Every year since 2007 to 2011 we’ve hit the 50 percent mark of the run before July 7, and the only year it didn’t happen was 2006.

During this same time frame in 2006, the run was 207,443 sockeye, which has now surged way ahead of the counts so far this summer. The bulk ended of the 2006 return ended up surging in quite later than normal. That year, 470,000 sockeye allowed an 18-day sport fishery.

Other fisheries occurred in 1996, 2000, 2002 and 2004.

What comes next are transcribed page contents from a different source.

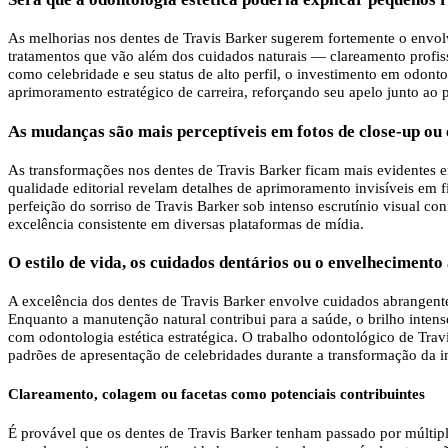
As melhorias nos dentes de Travis Barker sugerem fortemente o envolv
tratamentos que vão além dos cuidados naturais — clareamento profissi
como celebridade e seu status de alto perfil, o investimento em odont
aprimoramento estratégico de carreira, reforçando seu apelo junto a
As mudanças são mais perceptíveis em fotos de close-up ou
As transformações nos dentes de Travis Barker ficam mais evidentes em
qualidade editorial revelam detalhes de aprimoramento invisíveis em 
perfeição do sorriso de Travis Barker sob intenso escrutínio visual c
excelência consistente em diversas plataformas de mídia.
O estilo de vida, os cuidados dentários ou o envelhecimento
A excelência dos dentes de Travis Barker envolve cuidados abrangente
Enquanto a manutenção natural contribui para a saúde, o brilho inte
com odontologia estética estratégica. O trabalho odontológico de Tra
padrões de apresentação de celebridades durante a transformação da i
Clareamento, colagem ou facetas como potenciais contribuintes
É provável que os dentes de Travis Barker tenham passado por múltipl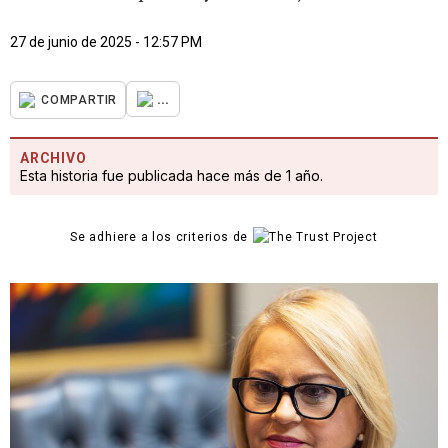
27 de junio de 2025 - 12:57 PM
...
COMPARTIR
ARCHIVO
Esta historia fue publicada hace más de 1 año.
Se adhiere a los criterios de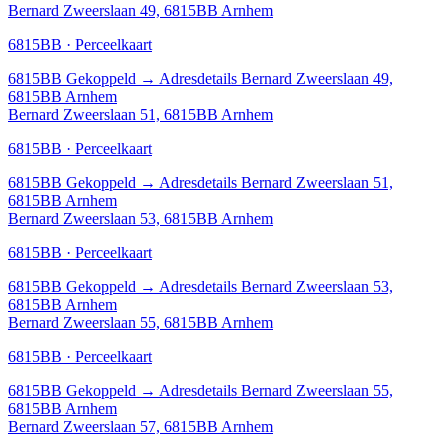
Bernard Zweerslaan 49, 6815BB Arnhem
6815BB · Perceelkaart
6815BB
Gekoppeld
→
Adresdetails Bernard Zweerslaan 49,
6815BB Arnhem
Bernard Zweerslaan 51, 6815BB Arnhem
6815BB · Perceelkaart
6815BB
Gekoppeld
→
Adresdetails Bernard Zweerslaan 51,
6815BB Arnhem
Bernard Zweerslaan 53, 6815BB Arnhem
6815BB · Perceelkaart
6815BB
Gekoppeld
→
Adresdetails Bernard Zweerslaan 53,
6815BB Arnhem
Bernard Zweerslaan 55, 6815BB Arnhem
6815BB · Perceelkaart
6815BB
Gekoppeld
→
Adresdetails Bernard Zweerslaan 55,
6815BB Arnhem
Bernard Zweerslaan 57, 6815BB Arnhem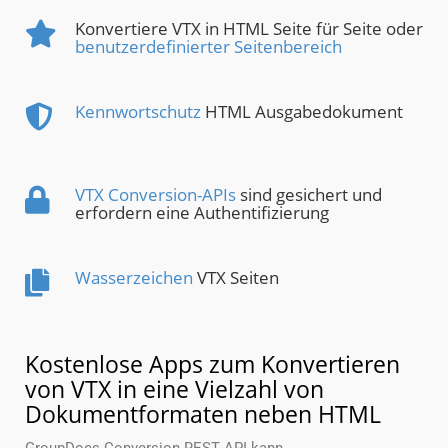
Konvertiere VTX in HTML Seite für Seite oder
benutzerdefinierter Seitenbereich
Kennwortschutz
HTML Ausgabedokument
VTX Conversion-APIs
sind gesichert und
erfordern eine Authentifizierung
Wasserzeichen
VTX Seiten
Kostenlose Apps zum Konvertieren
von VTX in eine Vielzahl von
Dokumentformaten neben HTML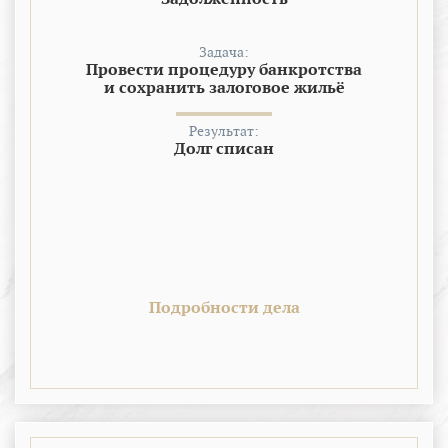
Задача:
Провести процедуру банкротства
и сохранить залоговое жильё
Результат:
Долг списан
Подробности дела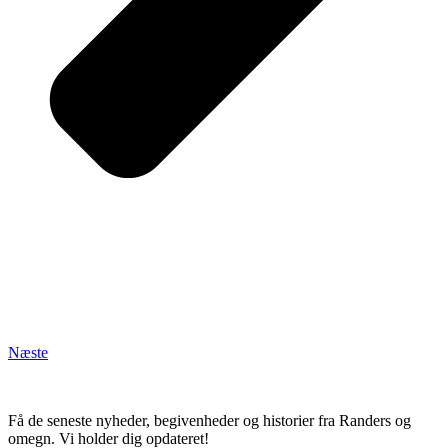
Næste
Få de seneste nyheder, begivenheder og historier fra Randers og
omegn. Vi holder dig opdateret!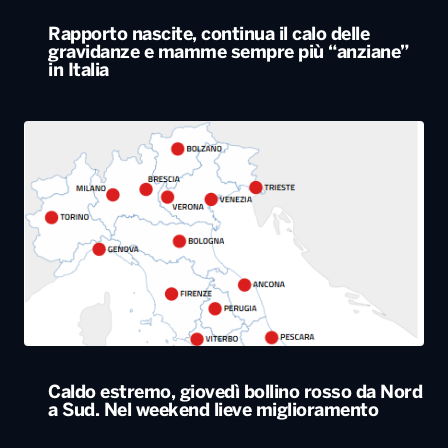
Caldo estremo, giovedì bollino rosso da Nord
a Sud. Nel weekend lieve miglioramento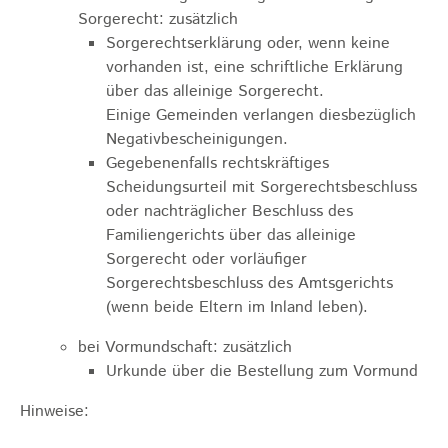
Sorgerecht: zusätzlich
Sorgerechtserklärung oder, wenn keine
vorhanden ist, eine schriftliche Erklärung
über das alleinige Sorgerecht.
Einige Gemeinden verlangen diesbezüglich
Negativbescheinigungen.
Gegebenenfalls rechtskräftiges
Scheidungsurteil mit Sorgerechtsbeschluss
oder nachträglicher Beschluss des
Familiengerichts über das alleinige
Sorgerecht oder vorläufiger
Sorgerechtsbeschluss des Amtsgerichts
(wenn beide Eltern im Inland leben).
bei Vormundschaft: zusätzlich
Urkunde über die Bestellung zum Vormund
Hinweise: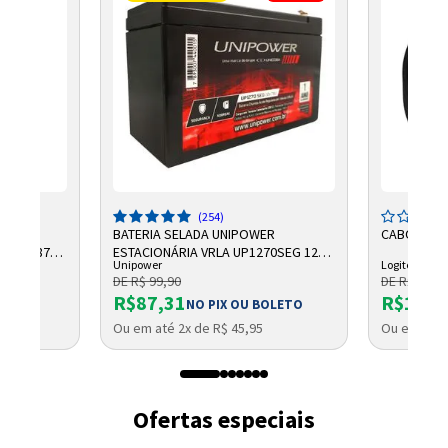
(254)
R
BATERIA SELADA UNIPOWER
CABO LOGI
 AH F187
ESTACIONÁRIA VRLA UP1270SEG 12V
Unipower
Logitech
7AH F187
DE R$ 99,90
DE R$ 2.750
R$87,31
R$1.96
OLETO
NO PIX OU BOLETO
Ou em até 2x de R$ 45,95
Ou em até 
Ofertas especiais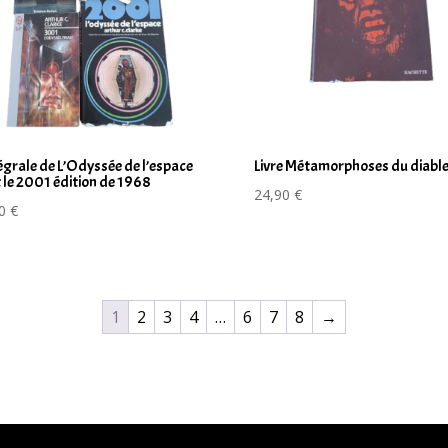
tégrale de L’Odyssée de l’espace
Livre Métamorphoses du diabl
 le 2001 édition de 1968
24,90
€
00
€
1
2
3
4
…
6
7
8
→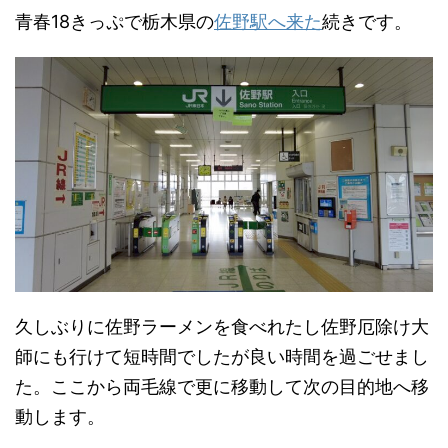
青春18きっぷで栃木県の
佐野駅へ来た
続きです。
久しぶりに佐野ラーメンを食べれたし佐野厄除け大
師にも行けて短時間でしたが良い時間を過ごせまし
た。ここから両毛線で更に移動して次の目的地へ移
動します。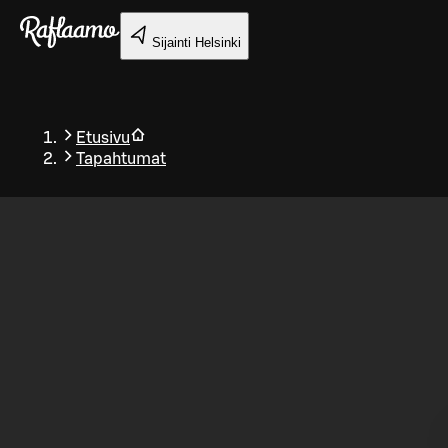
Siirry pääsisältöön
Sijainti
Helsinki
Etusivu
Tapahtumat
Takaisin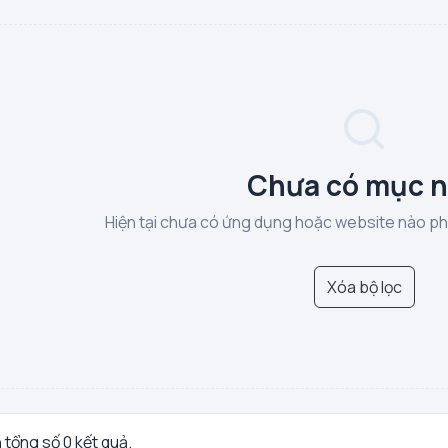
Chưa có mục 
Hiện tại chưa có ứng dụng hoặc website nào phù
Xóa bộ lọc
n tổng số 0 kết quả.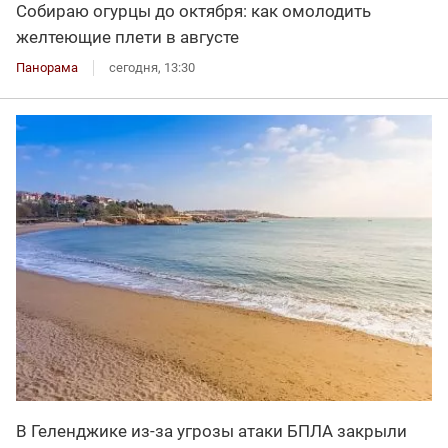
Собираю огурцы до октября: как омолодить
желтеющие плети в августе
Панорама
сегодня, 13:30
В Геленджике из-за угрозы атаки БПЛА закрыли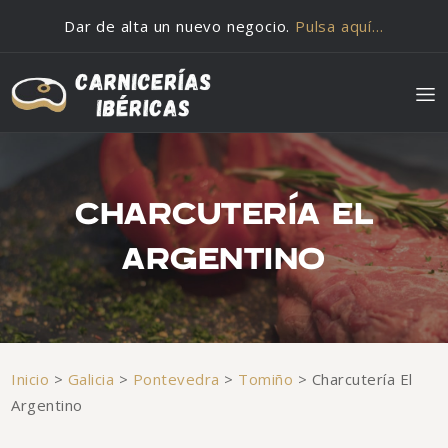
Saltar al contenido
Dar de alta un nuevo negocio.
Pulsa aquí…
CHARCUTERÍA EL
ARGENTINO
Inicio
>
Galicia
>
Pontevedra
>
Tomiño
>
Charcutería El
Argentino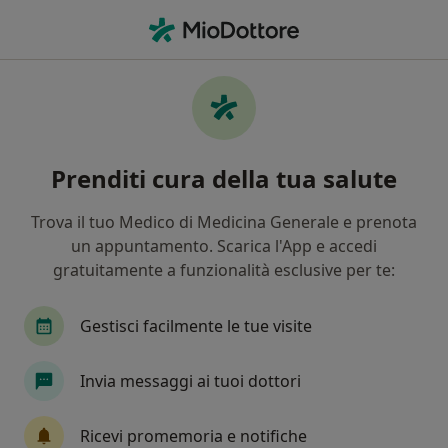
Men
Tartaro • Varese, VA
Filters
• 1
Assicurazione
Map
Specialisti in trattamento Tartaro a Varese
Prenditi cura della tua salute
In che modo ordiniamo i risultati
Trova il tuo Medico di Medicina Generale e prenota
un appuntamento. Scarica l'App e accedi
Che specializzazione stai cercando?
gratuitamente a funzionalità esclusive per te:
Dentista
Ortodontista
Chirurgo
Sto
Gestisci facilmente le tue visite
Invia messaggi ai tuoi dottori
Ricevi promemoria e notifiche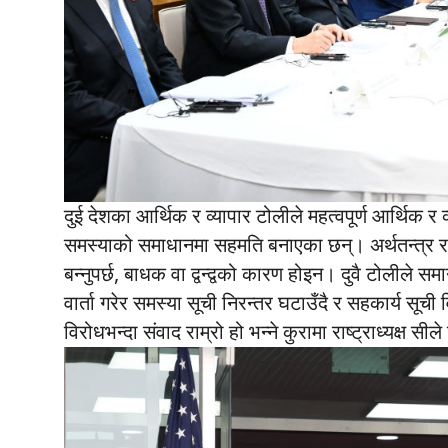
दुई देशका आर्थिक र व्यापार टोलीले महत्वपूर्ण आर्थिक र
समस्याको समाधानमा सहमति बनाएका छन्। अर्थतन्त्र र व्
बन्नुपर्छ, बाधक वा द्वन्द्वको कारण होइन। दुवै टोलीले 
वार्ता गरेर समस्या सूची निरन्तर घटाउँदै र सहकार्य सूची व
विरोधभन्दा संवाद राम्रो हो भन्ने कुरामा राष्ट्राध्यक्ष 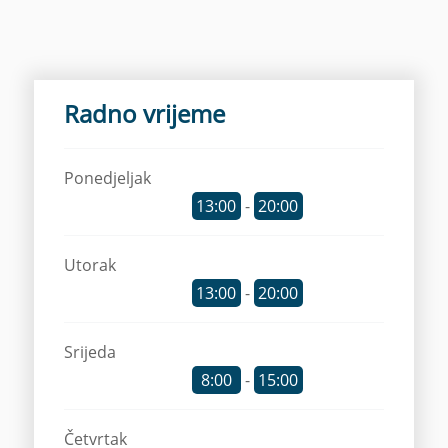
Radno vrijeme
Ponedjeljak
13:00
-
20:00
Utorak
13:00
-
20:00
Srijeda
8:00
-
15:00
Četvrtak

When this summer’s sockeye were in the freshwater environment as juvenile fish they encountered decent water conditions and no major flooding, which probably led to a stronger survival rate. Add to that good ocean conditions when they migrated out.

Since 2006, sockeye returns have dropped close to historic lows, and the run last summer ended up at about 43,000.

Back in 2009, the sockeye fry entered the lake in low numbers so this summer’s adult return wasn’t expected to be that good.

The new permanent hatchery on the Upper Cedar River just below Landsburg Dam can produce more than 34-million fry, but last year it only got 25 percent of that figure from spawned adult sockeye. A run above 100,000 this summer could raise the bar in production number of spawning fish at the new facility.

“The new hatchery facility got a 9-million egg take from last year’s sockeye return, and the hope is to get at least 20-million from this summer’s return,” Urabeck said. “I’d like to see it push up to 25-million or 30-million, but wherever it ends up it will be nice to get three or four times what we did last year.”